Au fer rouge…
Ma famille a connu les affres de la Seconde Guerre mondiale. Mais, c’est une chose dont je n’ai, vu mon jeune âge à l’époque, quasiment pas entendu parler. Rien de plus normal que des personnes ayant connu de telles horreurs n’aient pas forcément envie de raviver de douloureux souvenirs… L’horreur des camps, je l’ai comprise en 1974, à près de 800 Km de Paris où nous résidions. Mes parents avaient loué un appartement en Catalogne et s’étaient liés d’amitié avec un habitant du cru, Mr Gouma.

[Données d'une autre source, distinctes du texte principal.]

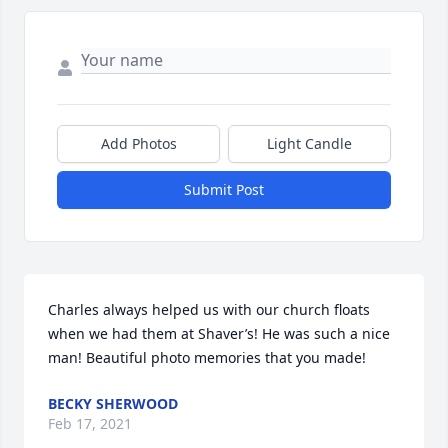
Add Photos
Light Candle
Submit Post
Charles always helped us with our church floats 
when we had them at Shaver’s! He was such a nice 
man! Beautiful photo memories that you made!
BECKY SHERWOOD
Feb 17, 2021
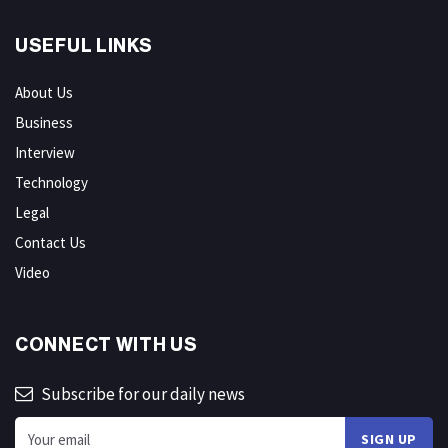
USEFUL LINKS
About Us
Business
Interview
Technology
Legal
Contact Us
Video
CONNECT WITH US
Subscribe for our daily news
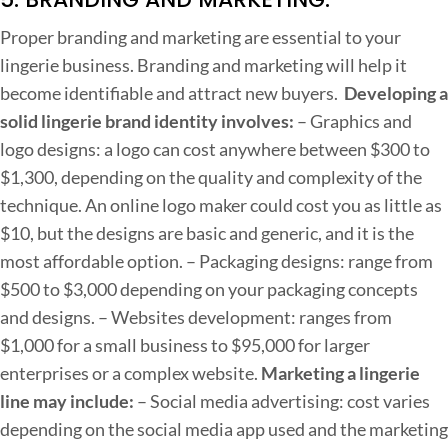
Proper branding and marketing are essential to your
lingerie business. Branding and marketing will help it
become identifiable and attract new buyers.
Developing a
solid lingerie brand identity involves:
– Graphics and
logo designs: a logo can cost anywhere between $300 to
$1,300, depending on the quality and complexity of the
technique. An online logo maker could cost you as little as
$10, but the designs are basic and generic, and it is the
most affordable option.
– Packaging designs: range from
$500 to $3,000 depending on your packaging concepts
and designs.
– Websites development: ranges from
$1,000 for a small business to $95,000 for larger
enterprises or a complex website.
Marketing a lingerie
line may include:
– Social media advertising: cost varies
depending on the social media app used and the marketing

Mr Gouma était un homme aisé, marié et père de deux beaux enfants. Comme pour tout espagnol, les deux piliers de sa religion étaient la belote et la pétanque. C’était un homme affable, sympathique, à qui l’on aurait donné le bon Dieu sans confession. Nous avions été invités à déguster une paella, et, sur la terrasse de son appartement dominée par l’éclat d’une Méditerranée reflétant l’azur d’un ciel sans nuage, il m’a pris à part. Il a remonté la manche d’une chemise de la même couleur que le bleu qui nous surplombait et m’a montré un tatouage composé d’une série de chiffres. Il m’a alors expliqué, qu’à une lointaine époque, il avait fait partie des républicains espagnols, qui furent chez nous le calvaire du Premier ministre de l’époque.

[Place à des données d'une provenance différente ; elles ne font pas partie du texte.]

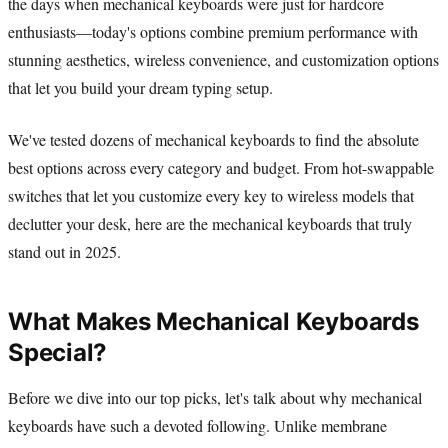
the days when mechanical keyboards were just for hardcore
enthusiasts—today's options combine premium performance with
stunning aesthetics, wireless convenience, and customization options
that let you build your dream typing setup.
We've tested dozens of mechanical keyboards to find the absolute
best options across every category and budget. From hot-swappable
switches that let you customize every key to wireless models that
declutter your desk, here are the mechanical keyboards that truly
stand out in 2025.
What Makes Mechanical Keyboards
Special?
Before we dive into our top picks, let's talk about why mechanical
keyboards have such a devoted following. Unlike membrane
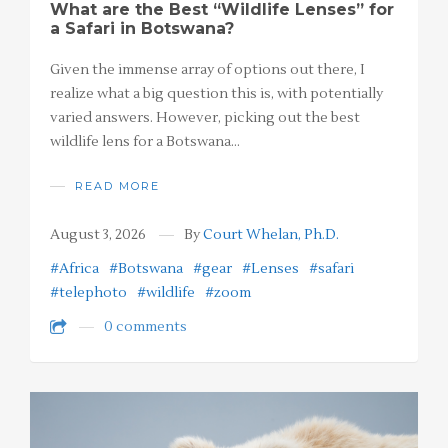
What are the Best “Wildlife Lenses” for
a Safari in Botswana?
Given the immense array of options out there, I
realize what a big question this is, with potentially
varied answers. However, picking out the best
wildlife lens for a Botswana…
READ MORE
August 3, 2026
By
Court Whelan, Ph.D.
#Africa
#Botswana
#gear
#Lenses
#safari
#telephoto
#wildlife
#zoom
0 comments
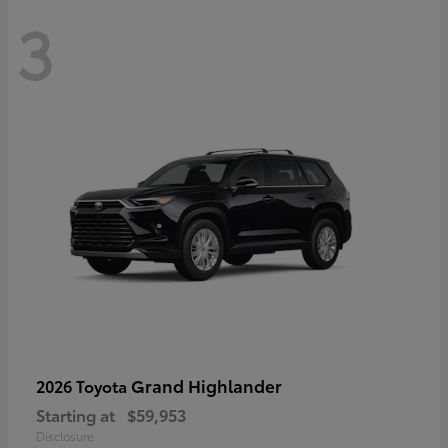
3
Grand Highlander
2026 Toyota
Starting at
$59,953
Disclosure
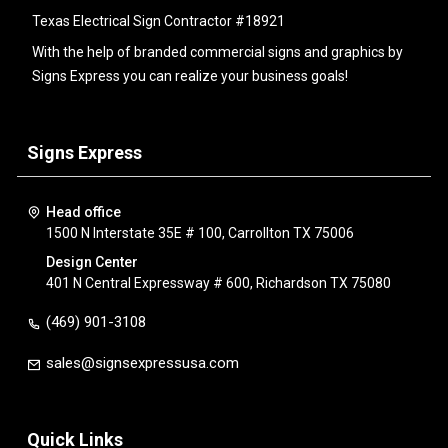
Texas Electrical Sign Contractor #18921
With the help of branded commercial signs and graphics by
Signs Express you can realize your business goals!
Signs Express
Head office
1500 N Interstate 35E # 100, Carrollton TX 75006
Design Center
401 N Central Expressway # 600, Richardson TX 75080
(469) 901-3108
sales@signsexpressusa.com
Quick Links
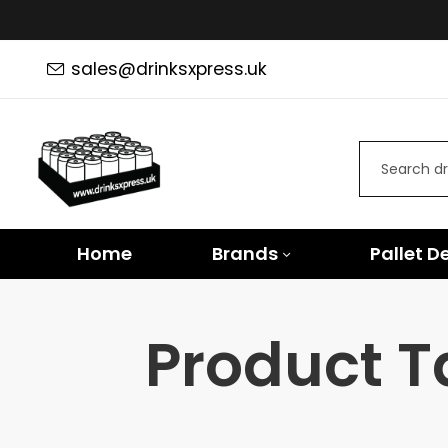
sales@drinksxpress.uk
Home
Brands
Pallet D
Product T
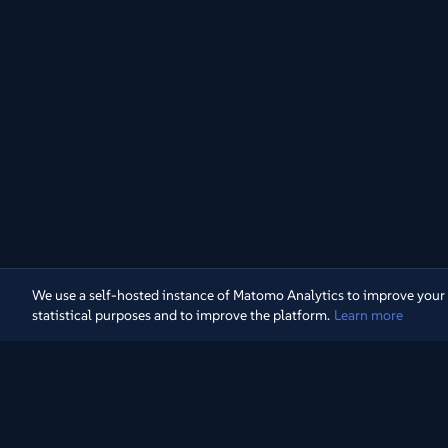
We use a self-hosted instance of Matomo Analytics to improve your exp
statistical purposes and to improve the platform.
Learn more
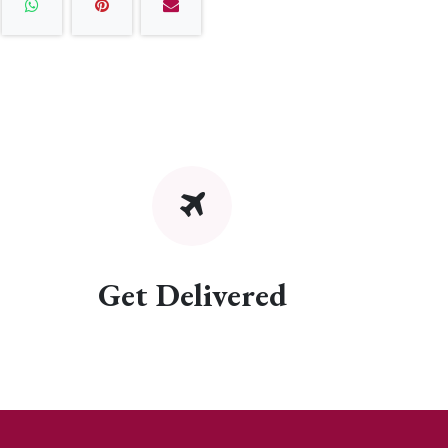
Get Delivered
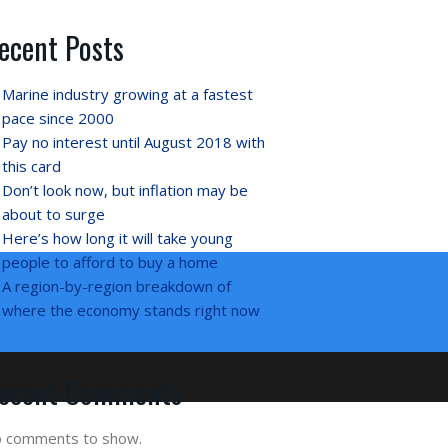
ecent Posts
Marine industry growing at a fastest
pace since 2000
Pay no interest until August 2018 with
this card
Don’t look now, but inflation may be
about to surge
Here’s how long it will take young
people to afford to buy a home
A region-by-region breakdown of
where the economy stands right now
ecent Comments
 comments to show.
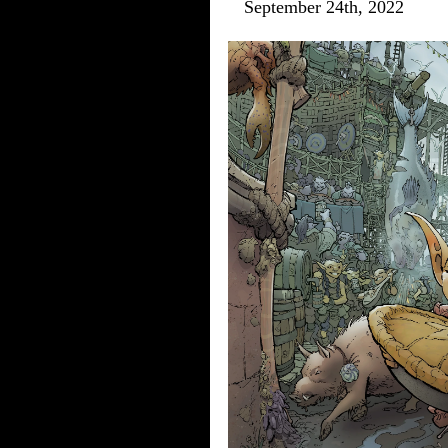
September 24th, 2022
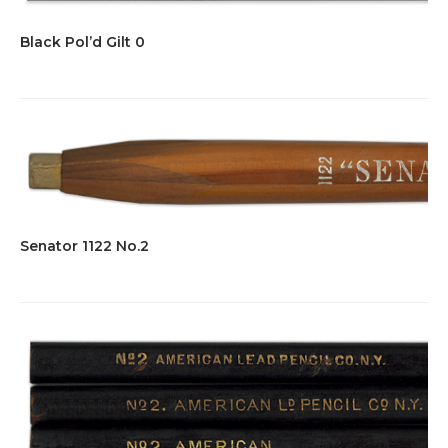
Black Pol’d Gilt 0
Senator 1122 No.2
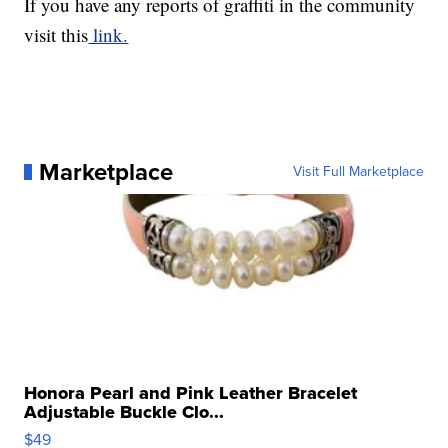
If you have any reports of graffiti in the community
visit this
link.
Marketplace
Visit Full Marketplace
Honora Pearl and Pink Leather Bracelet
Adjustable Buckle Clo...
$49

Un jour, réfugiés dans un trou d’obus, lui et ses camarades tirèrent au sort celui qui irait les ravitailler en cigarettes. Il en fut la victime, (un obus étant censé ne jamais tomber deux fois au même point), et lorsqu’il en fut sorti, défiant les statistiques, un deuxième projectile tombant exactement au même endroit, son infortune lui valut la vie sauve. Cela ne l’empêcha pas d’être pris quelques jours plus tard par l’armée allemande, dont l’intervention inspira un célèbre et bien triste tableau.
Prisonnier dans un camp, on lui tatoua le numéro qu’il venait de me dévoiler. Il me raconta alors, que, le jour suivant son internement, l’appel fut fait. Personne ne lui avait dit que ce dernier le serait en appelant les numéros en question. Dès lors, ne répondant pas au sien, un kapo l’arracha des rangs avec une grande violence. Il le fit coucher sur une planche et le fouetta jusqu’au sang avec un plaisir frisant le sadisme. Lorsque quelques années plus tard, le camp fut enfin libéré, il me raconta avec le plus grand calme la scène suivante :
Il parcourut ce dernier, retrouva son tortionnaire, et, armé d’un couteau, l’égorgea.
J’avais en face de moi un homme sympathique, père de famille, travailleur et honnête, qui me racontait avec le plus grand calme comment une ordure avait fait de lui un assassin. C’est là où je compris qu’entre les hommes de justice et la justice des hommes il y avait un fossé que nul ne peut franchir.
Si l’on peut comprendre le sentiment de vengeance des victimes ou de leurs proches, il n’appartient pas à la société de se substituer à ce désir légitime. Mais, je dois à cette personne de m’avoir fait comprendre que, face à l’horreur, il n’est parfois d’autre solution que d’éradiquer le mal à la racine, fusse-t-elle en contradiction avec le respect de l’existence qui fait partie intégrante de notre culture.
Même si les faits que j’évoque n’appartiennent plus qu’à un lointain passé, il serait peut-être bon, en ces temps troublés, où le prix de la vie ne semble plus n’avoir d’importance, de se rappeler que cette dernière est un bien précieux et surtout, irremplaçable. Le sentiment de vengeance est humain, parfois viscéral et peut même être justifié. Le surmonter est parfois un obstacle infranchissable. C’est pour cela que je ne me suis jamais permise de juger cet homme. Qui suis-je donc pour le faire ?
Mais, face à l’horreur que notre peuple a traversé, et voyant que ce qui fut autrefois une nation juste devient peu à peu une arme de représailles parfois condamnable, je ne peux que penser à cette citation : « Nous pouvons pardonner à nos ennemis d’avoir tué nos enfants, mais nous ne pouvons pas leur pardonner de nous forcer à tuer leurs enfants. » (Golda Meir).